Demands for channel price ceilings to be extended to non-CAS areas

Demands for channel price ceilings to be extended to non-CAS areas

non-CAS areas

NEW DELHI / MUMBAI: An immediate fallout of the Trai mandated Rs 5 for all pay channels in CAS areas is that demands have started surfacing from various quarters to regulate prices in non-CAS areas as well.

“CAS should be beneficial for consumers and we hope that it is extended to other parts of the country soon, rather than being restricted to small areas of Kolkata, Mumbai and Delhi.

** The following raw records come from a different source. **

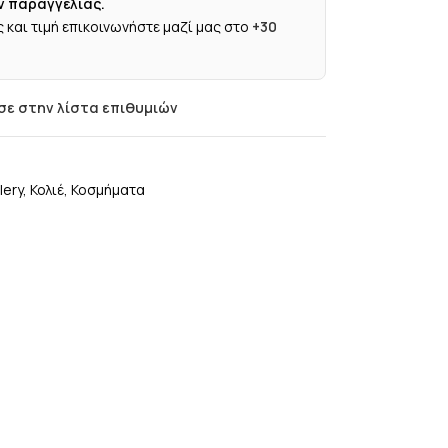
ν παραγγελίας.
 και τιμή επικοινωνήστε μαζί μας στο
+30
ε στην λίστα επιθυμιών
lery
,
Κολιέ
,
Κοσμήματα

This way, cable TV prices can be regulated,” Col SN Aggarwal, head of the Delhi-based consumer organization Voice, said today, while briefing newspersons.

Aggarwal told Indiantelevision.com that prices of pay channels should be brought down in non-CAS areas as well since both “broadcasters and cable operators are fleecing consumers.”
As per a Delhi High Court mandated understanding between the government and broadcast industry, CAS is scheduled to be rolled out in the south zones of Kolkata, Delhi and Mumbai from the midnight of 31 December 2006.

Voice, which had been an active participant in the CAS debate, has also demanded that the government should make rules that force pay channels either to air programmes without any advertisement or become free to air.

Aggarwal's comments were echoed in a "non-CAS city" like Pune as well. Sudhakar Velankar, president of Grahak Panchayat, a Pune-based consumer forum, welcomed the Trai diktat saying, “We are in active negotiation with the MSOs to voluntarily adopt CAS for the consumers' benefit.”

Meanwhile, independent cable operators in non-CAS areas have slowly started realizing that low prices in notified areas would result in disparity in pricing, leading to discontent amongst general consumers.

Cable Operators’ Federation of India president Roop Sharma today said that a meeting has been scheduled next week with Trai chairman Nripendra Misra, wherein a demand for extending the CAS regime to other areas would be made.

“Prices in non-CAS areas too, need to be regulated and lowered and this would be our agenda at the meeting with the Trai chairperson,” says Sharma, adding that her organization would speak on the behalf of small cable operators in non-CAS areas.

That independent cable ops in non-CAS areas are making demands for pay channels to lower their prices is evident from what several broadcasters said today.

“I have got several calls from cable operators saying that we should shed our channel prices to bring them at par with Trai stated prices for CAS areas,” a broadcaster, controlling several pay entertainment channels, said.

In Mumbai, Cable Operators & Distributors Association (Coda) president Ganesh Naidu says he wants CAS to be pushed not just in Mumbai but also across India. According to Naidu, “The new rates issued by Trai should be awarded to all consumers, rather than just restricting it only to certain sections of society. Unlike in the past, we are fully in support of CAS now that there is à la carte pricing of pay channels (something the cable fraternity has long been asking for).”

Simultaneously, a divided broadcasting community is trying to come to terms with the “ridiculously low” prices.

A sports broadcaster admitted that amongst the several options there is also one that envisages non-supply of its channels in CAS areas if the government refuses to budge on the Rs 5 per subscriber for any ay channel diktat.

“It’s a fundamental decision to be taken. There is certainly an option to let go of the CAS notified areas and suffer the loss rather than bear the ignominy of investing huge amounts of money in programming and getting paid peanuts as subscription, which would upset the whole business model,” the broadcaster said.

Still, the regulator feels such threats could only be addressed when it finally becomes a reality. “Trai would address the issue (of blackout of pay channels in CAS areas) when it is brought to it. Till now, no broadcaster has told us that it will switch off channels in CAS areas,” a Trai official told Indiantelevision.com.

There are valid reasons for the Trai official being so sanguine about the "blackout threat". According to another broadcast executive Indiantelevision.com spoke to, non-supply of channels "is not an option". The executive pointed out that the new downlink policy allowed the government enough powers to cancel the broadcast licence of anyone it deemed as being out of line.

So what are the options before the broadcasters? There are only two, he says. "Accept the Trai diktat or else fight it out in court." No prizes for guessing the course the channels will be taking.